周末抽空帮同学论文写了一段统计词频的代码,做个简单总结。出于职业病,代码使用Springboot+Maven搭建,面向抽象编程,并通过web请求控制执行。
- 依赖配置
<dependencies>
<dependency>
<groupId>org.springframework.boot</groupId>
<artifactId>spring-boot-starter-web</artifactId>
</dependency>
<dependency>
<groupId>org.projectlombok</groupId>
<artifactId>lombok</artifactId>
<optional>true</optional>
</dependency>
<dependency>
<groupId>org.springframework.boot</groupId>
<artifactId>spring-boot-starter-test</artifactId>
<scope>test</scope>
<exclusions>
<exclusion>
<groupId>org.junit.vintage</groupId>
<artifactId>junit-vintage-engine</artifactId>
</exclusion>
</exclusions>
</dependency>
<!-- https://mvnrepository.com/artifact/org.apache.pdfbox/pdfbox -->
<dependency>
<groupId>org.apache.pdfbox</groupId>
<artifactId>pdfbox</artifactId>
<version>2.0.18</version>
</dependency>
<dependency>
<groupId>junit</groupId>
<artifactId>junit</artifactId>
</dependency>
<dependency>
<groupId>org.ansj</groupId>
<artifactId>ansj_seg</artifactId>
<version>5.1.1</version>
</dependency>
</dependencies>
- 递归遍历文件夹(这么简单的代码面试居然忘了怎么写,狂扇自己ing),读取所有需要统计词频的文件。

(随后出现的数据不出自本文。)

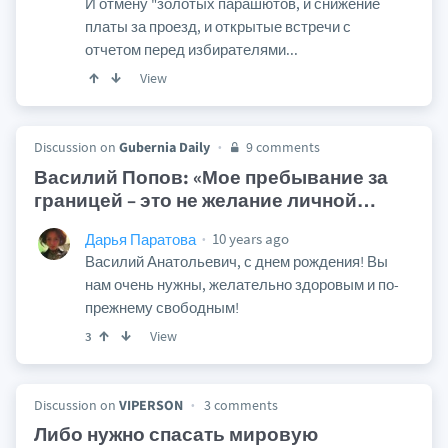
И отмену "золотых парашютов, и снижение
платы за проезд, и открытые встречи с
отчетом перед избирателями...
View
Discussion on
Gubernia Daily
9 comments
Василий Попов: «Мое пребывание за
границей – это не желание личной
…
10 years ago
Дарья Паратова
Василий Анатольевич, с днем рождения! Вы
нам очень нужны, желательно здоровым и по-
прежнему свободным!
View
3
Discussion on
VIPERSON
3 comments
Либо нужно спасать мировую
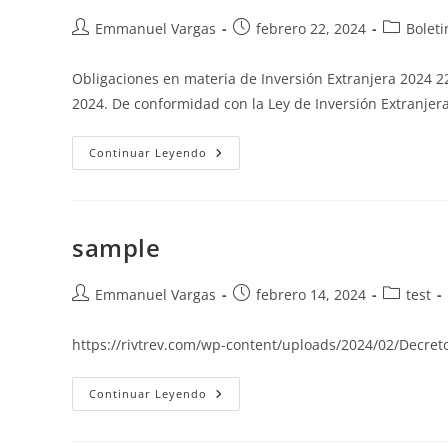
Emmanuel Vargas
febrero 22, 2024
Boleti
Obligaciones en materia de Inversión Extranjera 2024 2
2024. De conformidad con la Ley de Inversión Extranjer
Continuar Leyendo
sample
Emmanuel Vargas
febrero 14, 2024
test
https://rivtrev.com/wp-content/uploads/2024/02/Decret
Continuar Leyendo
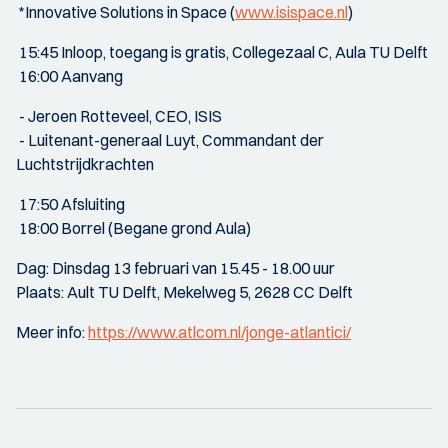
*Innovative Solutions in Space (
www.isispace.nl
)
15:45 Inloop, toegang is gratis, Collegezaal C, Aula TU Delft
16:00 Aanvang
- Jeroen Rotteveel, CEO, ISIS
- Luitenant-generaal Luyt, Commandant der
Luchtstrijdkrachten
17:50 Afsluiting
18:00 Borrel (Begane grond Aula)
Dag: Dinsdag 13 februari van 15.45 - 18.00 uur
Plaats: Ault TU Delft, Mekelweg 5, 2628 CC Delft
Meer info:
https://www.atlcom.nl/jonge-atlantici/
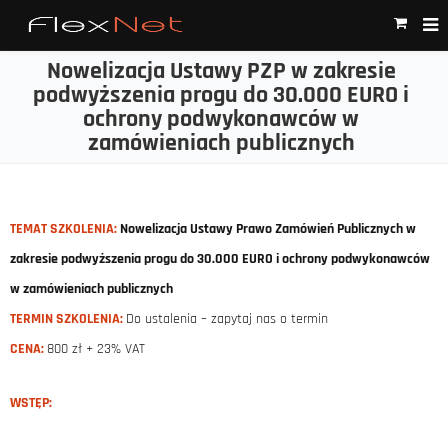
Nowelizacja Ustawy PZP w zakresie
podwyższenia progu do 30.000 EURO i
ochrony podwykonawców w
zamówieniach publicznych
TEMAT SZKOLENIA:
Nowelizacja Ustawy Prawo Zamówień Publicznych w
zakresie podwyższenia progu do 30.000 EURO i ochrony podwykonawców
w zamówieniach publicznych
TERMIN SZKOLENIA:
Do ustalenia – zapytaj nas o termin
CENA:
800 zł + 23% VAT
WSTĘP:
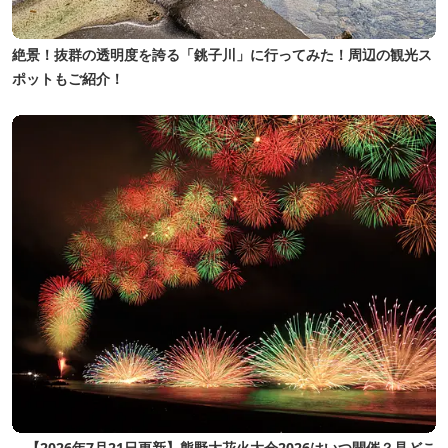
絶景！抜群の透明度を誇る「銚子川」に行ってみた！周辺の観光ス
ポットもご紹介！
【2026年7月21日更新】熊野大花火大会2026はいつ開催？見どこ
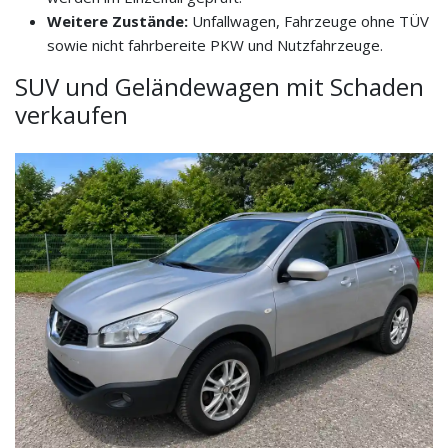
Weitere Zustände:
Unfallwagen, Fahrzeuge ohne TÜV
sowie nicht fahrbereite PKW und Nutzfahrzeuge.
SUV und Geländewagen mit Schaden
verkaufen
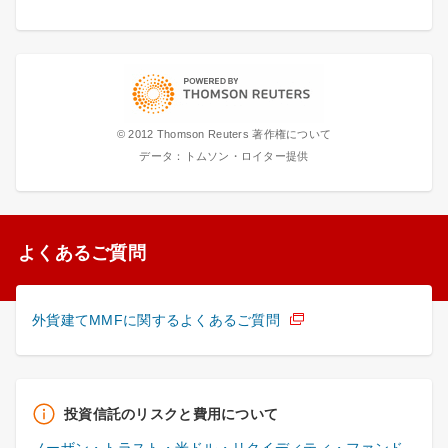
© 2012 Thomson Reuters 著作権について
データ：トムソン・ロイター提供
よくあるご質問
外貨建てMMFに関するよくあるご質問
投資信託のリスクと費用について
ノーザン・トラスト・米ドル・リクイディティ・ファンド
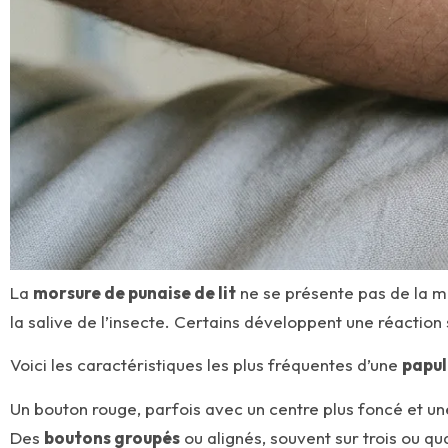
La
morsure de punaise de lit
ne se présente pas de la m
la salive de l’insecte. Certains développent une réaction 
Voici les caractéristiques les plus fréquentes d’une
papul
Un bouton rouge, parfois avec un centre plus foncé et une
Des
boutons groupés
ou alignés, souvent sur trois ou qu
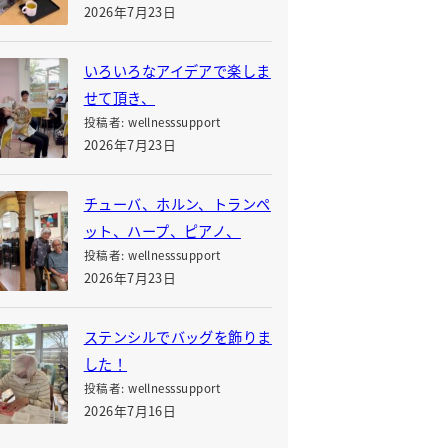
2026年7月23日
いろいろなアイデアで楽しま
せて頂き、
投稿者: wellnesssupport
2026年7月23日
チューバ、ホルン、トランペ
ット、ハープ、ピアノ、
投稿者: wellnesssupport
2026年7月23日
ステンシルでバッグを飾りま
した！
投稿者: wellnesssupport
2026年7月16日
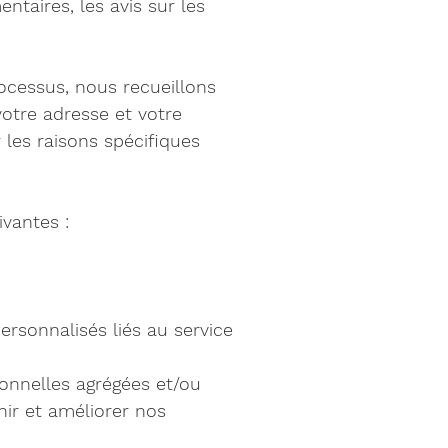
taires, les avis sur les
ocessus, nous recueillons
votre adresse et votre
 les raisons spécifiques
vantes :
ersonnalisés liés au service
onnelles agrégées et/ou
ir et améliorer nos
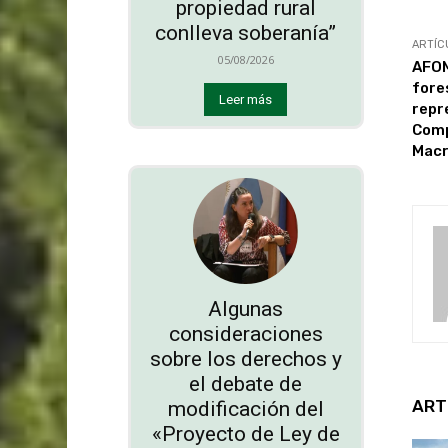
propiedad rural
conlleva soberanía”
ARTÍC
05/08/2026
AFOM
fore
Leer más
repr
Comp
Macr
Algunas
consideraciones
sobre los derechos y
el debate de
ART
modificación del
«Proyecto de Ley de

- 出于方便考量,文件夹的根路径和需要统计的关键词都放在该类中维护 ,代码:
package com.zz.jxh.utils;
import java.io.File;
import java.util.ArrayList;
import java.util.List;
/**
* @Author: zhouzhen
* @email: zhouzhen0517@foxmail.com
* @Description
* @Date: Create in 13:11 2020/4/25
*/
public class ScanningFiles {
public static List<String> filelists = new ArrayList<>();
public static final String ROOT_FILE_PATH = "E:\\WeChat Files\\megumi_ka_to\\FileStorage\\File\\2020-04\\样本文件";
public static final String[] KEYWORDS = {"营业收入","商誉减值准备","应收账款","存货","关联关系","毛利率","行业平均","变动趋势","年审会计师","会计准则"};
public static List<String> getfiles(String filepath) {
File root = new File(filepath);
File[] files = root.listFiles();
for(File file : files) {
//如果是目录,递归调用
if(file.isDirectory()) {
getfiles(file.getAbsolutePath());
} else {
filelists.add(file.getAbsolutePath());
}
}
return filelists;
}
}
- 创建Service接口和实现,Service层提供两个方法,传入文件路径,获取内容和传入内容和关键词,获取词频。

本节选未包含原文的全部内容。